On the night of September 9–10, 2025, somewhere between 19 and 23 Russian surveillance drones — identified variously in source reporting as Gerbera or Shahed variants — crossed into Polish airspace during a large-scale attack on Ukraine. Dutch F-35s shot down three or four of them. Airports closed. NATO convened. The incident was, by the alliance's own count, the most significant airspace violation by a Russian platform since Moscow's 2022 invasion — and it was not an isolated probe.
Within ten days, Russian military fighters had violated Estonian airspace for 12 minutes over the Gulf of Finland, and a single drone had entered Romanian airspace, scrambling fighter jets in Bucharest. Taken together, the September events reframed what had been a slow accumulation of debris, wayward munitions, and surveillance overflights into something that looked more like a deliberate pattern.
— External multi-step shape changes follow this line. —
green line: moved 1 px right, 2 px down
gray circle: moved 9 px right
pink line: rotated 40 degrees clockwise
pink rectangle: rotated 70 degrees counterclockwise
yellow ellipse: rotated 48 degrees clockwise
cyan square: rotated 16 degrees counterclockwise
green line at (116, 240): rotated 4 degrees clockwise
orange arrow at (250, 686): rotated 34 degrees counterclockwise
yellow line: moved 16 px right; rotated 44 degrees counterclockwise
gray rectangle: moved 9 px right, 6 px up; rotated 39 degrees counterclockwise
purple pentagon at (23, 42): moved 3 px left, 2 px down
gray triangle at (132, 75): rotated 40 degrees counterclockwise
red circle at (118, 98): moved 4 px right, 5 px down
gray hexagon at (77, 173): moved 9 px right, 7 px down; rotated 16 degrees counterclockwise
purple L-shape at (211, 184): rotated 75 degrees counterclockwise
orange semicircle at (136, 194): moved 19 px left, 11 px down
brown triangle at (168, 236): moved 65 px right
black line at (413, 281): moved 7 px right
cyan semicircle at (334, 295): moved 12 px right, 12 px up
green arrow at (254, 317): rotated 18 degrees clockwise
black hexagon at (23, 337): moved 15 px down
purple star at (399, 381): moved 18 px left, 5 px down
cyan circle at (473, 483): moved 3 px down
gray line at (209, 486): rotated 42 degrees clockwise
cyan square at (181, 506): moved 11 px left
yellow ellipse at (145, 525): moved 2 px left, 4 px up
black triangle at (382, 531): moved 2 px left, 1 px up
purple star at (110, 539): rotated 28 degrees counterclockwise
By NATO's count, the alliance has now logged eleven documented drone violations of member-state airspace since 2022, with the pace accelerating sharply in 2025.
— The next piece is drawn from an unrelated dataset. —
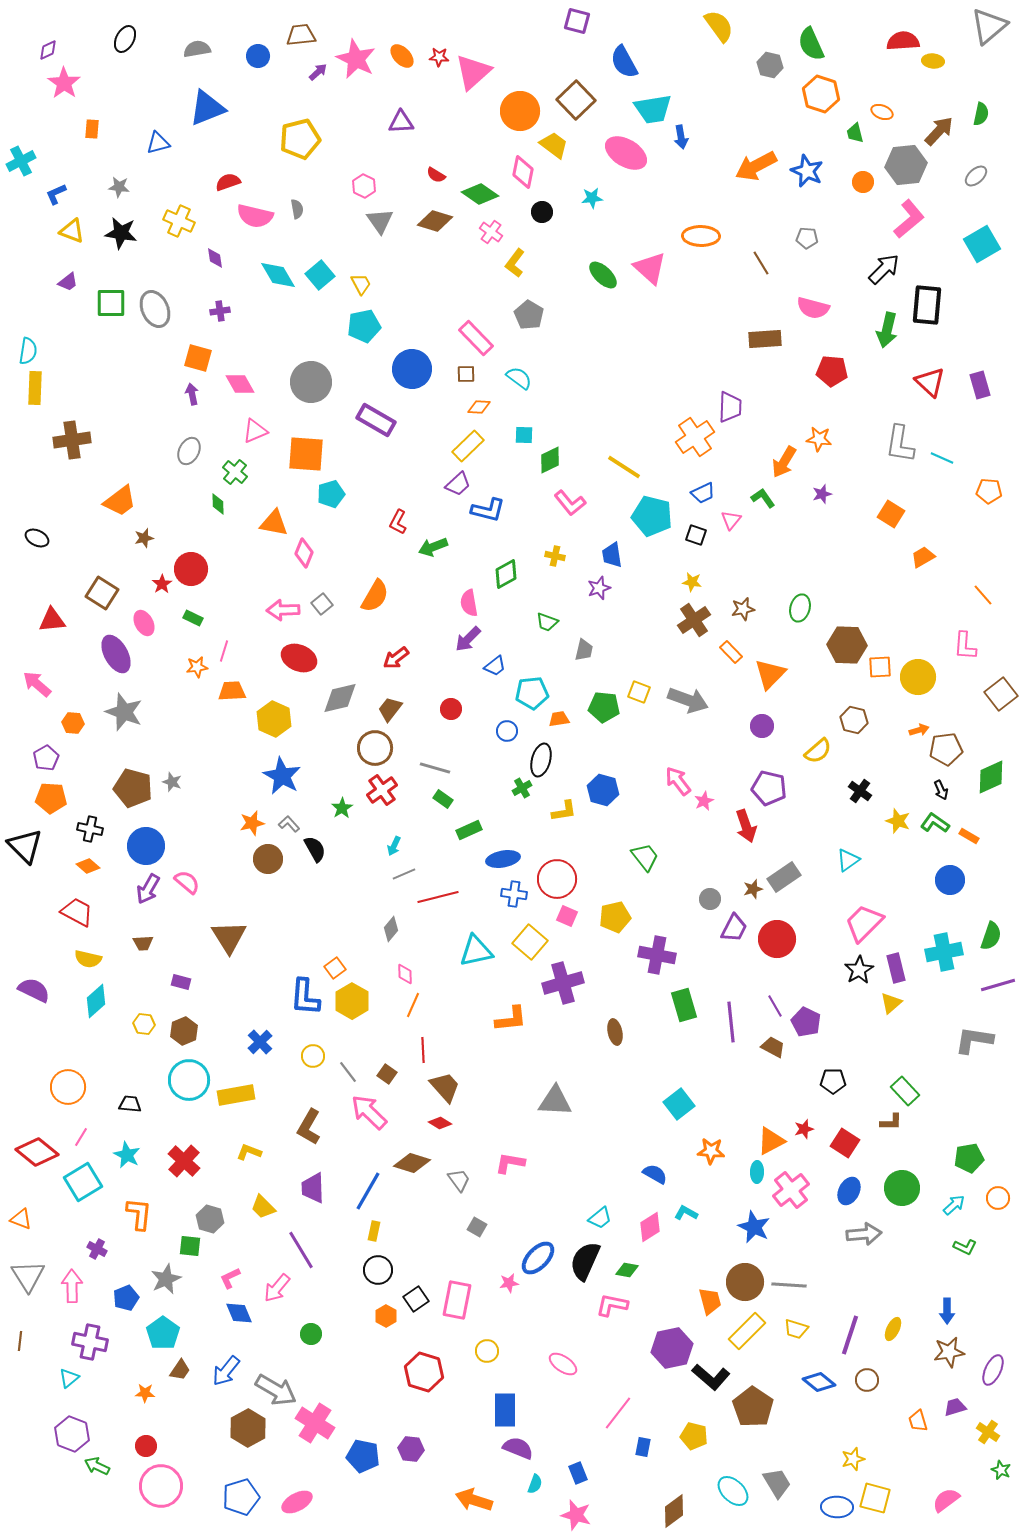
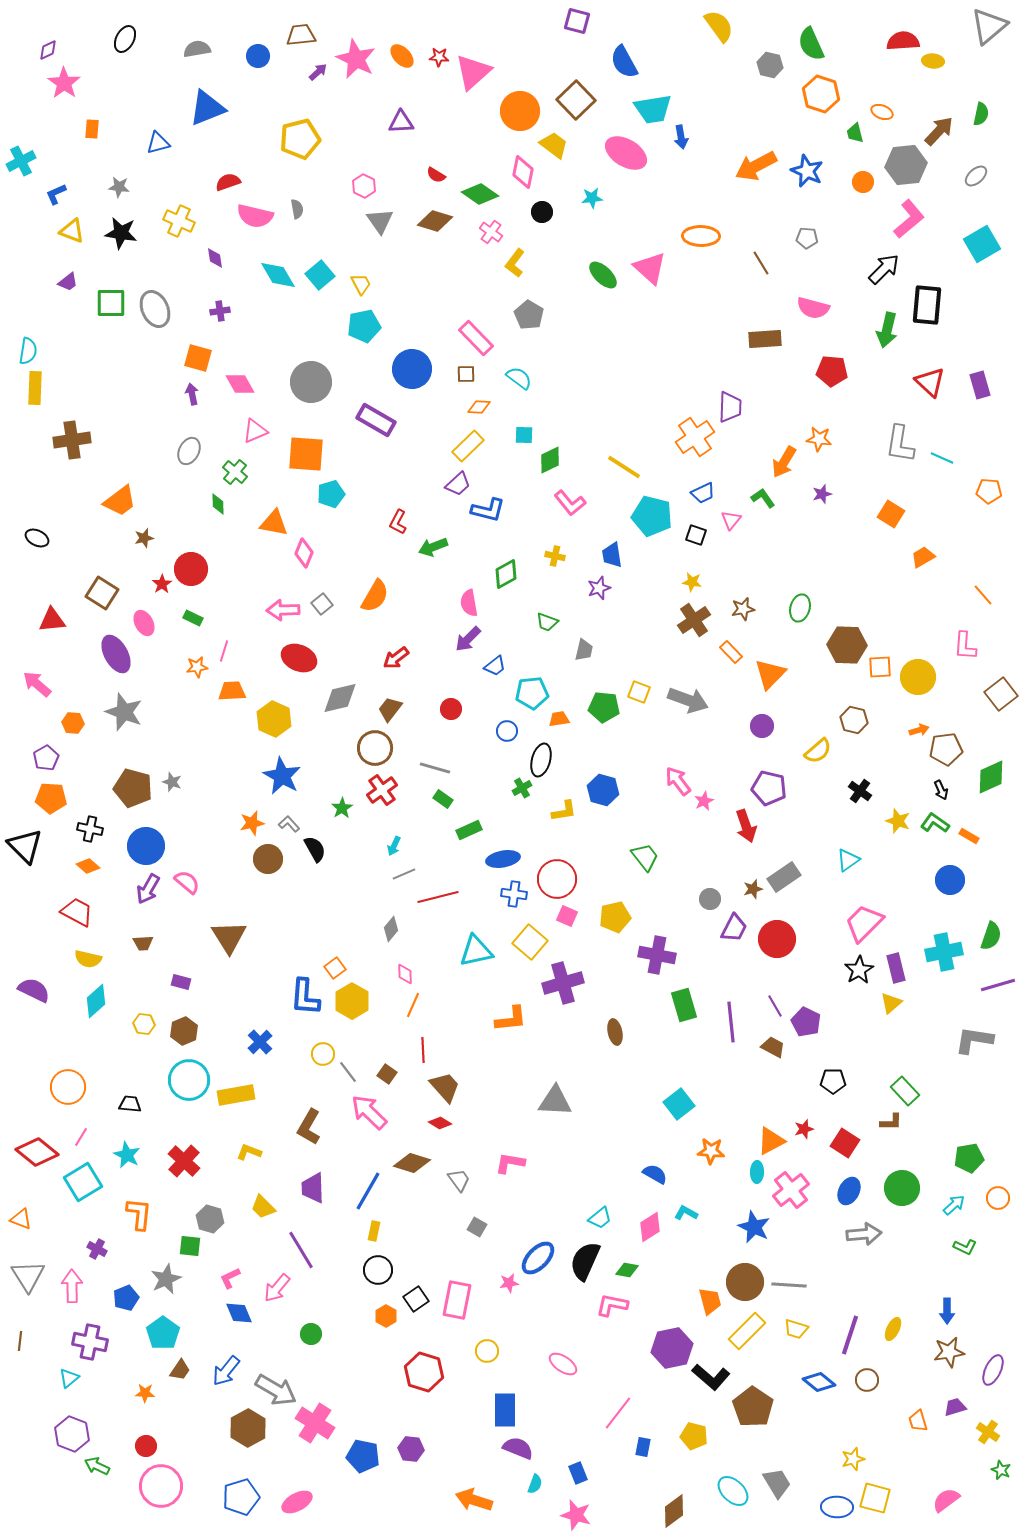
yellow circle at (313, 1056): moved 10 px right, 2 px up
The Cheap-Drone Problem and the Expensive-Response Trap
The core dilemma is economic. Individual Russian attack drones can cost as little as €257. The surveillance drones overflying Poland are unarmed platforms — but they require a response, and the cheapest credible response NATO has routinely fielded is an F-35 with an air-to-air missile. As Col. Mark McLellan, assistant chief of staff operations at NATO Allied Land Command, framed it bluntly: intercepting surveillance drones with fourth- and fifth-generation fighters is a lot cheaper than flying an F-35
— but it isn't cheap.
Romania has experienced at least 28 drone incursions since 2022; 15 occurred in 2026 alone. In May 2026, a Russian drone crashed into an apartment building in Galați, injuring two civilians. Lithuania experienced its first civilian shelter response to a drone incursion that same month, when a platform near the Belarus border prompted residents to seek shelter. At least ten European countries — Poland, Latvia, Lithuania, Estonia, Moldova, Finland, Denmark, Belgium, Bulgaria, and Greece — have reported sightings or confirmed incursions. As analyst Jennifer Kavanagh wrote in War on the Rocks, drones, missiles, and other debris have landed in Poland and Romania several dozen times
since the invasion began.
The cost asymmetry has been clear for years. The institutional response is only now catching up.
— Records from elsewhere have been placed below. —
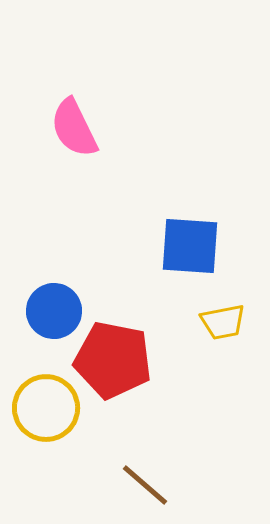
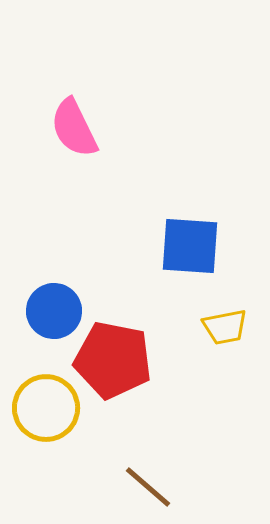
yellow trapezoid: moved 2 px right, 5 px down
brown line: moved 3 px right, 2 px down
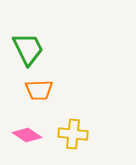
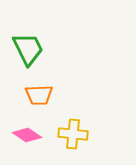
orange trapezoid: moved 5 px down
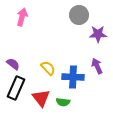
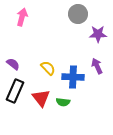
gray circle: moved 1 px left, 1 px up
black rectangle: moved 1 px left, 3 px down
Eastern Sentry: NATO's Immediate-Term Answer
Two days after the Polish incident, NATO Secretary-General Mark Rutte announced Operation Eastern Sentry. The operation is modeled structurally on Baltic Sentry, which NATO launched in January 2025 following critical undersea infrastructure incidents in the region. Contributing nations committed hardware quickly: Denmark provided two F-16s and one anti-air warfare frigate; France committed three Rafale jets; Germany contributed four Eurofighters. Gen. Alexus G. Grynkewich noted that the Polish airspace violation is not an isolated incident and impacts more than just Poland.
Eastern Sentry runs alongside NATO's existing multinational battlegroup posture — nine battlegroups across Bulgaria, Estonia, Finland, Hungary, Latvia, Lithuania, Poland, Romania, and Slovakia, with forces scalable to brigade size when conditions require. But the air and drone layer is where the operational gap has been most visible, and that's where the most interesting new hardware is appearing.
The American Merops counter-drone system is being deployed to Poland, Romania, and Denmark. Merops is compact enough to fit in the bed of a midsize pickup truck and is AI-guided to operate when satellite and electronic communications are jammed — a deliberate design choice for the contested electromagnetic environment Russia has demonstrated in Ukraine. Brig. Gen. Thomas Lowin described its operating concept as flying drones against drones,
either engaging hostile UAVs directly or cueing ground and air forces. The system is expected to require two to five years for full deployment across the eastern flank.
The EU's Longer Bet: A 2,000-Kilometer Corridor
Operation Eastern Sentry addresses the immediate interception problem. The European Union's parallel initiative is aimed at the detection and persistent-monitoring gap that made those incursions possible in the first place.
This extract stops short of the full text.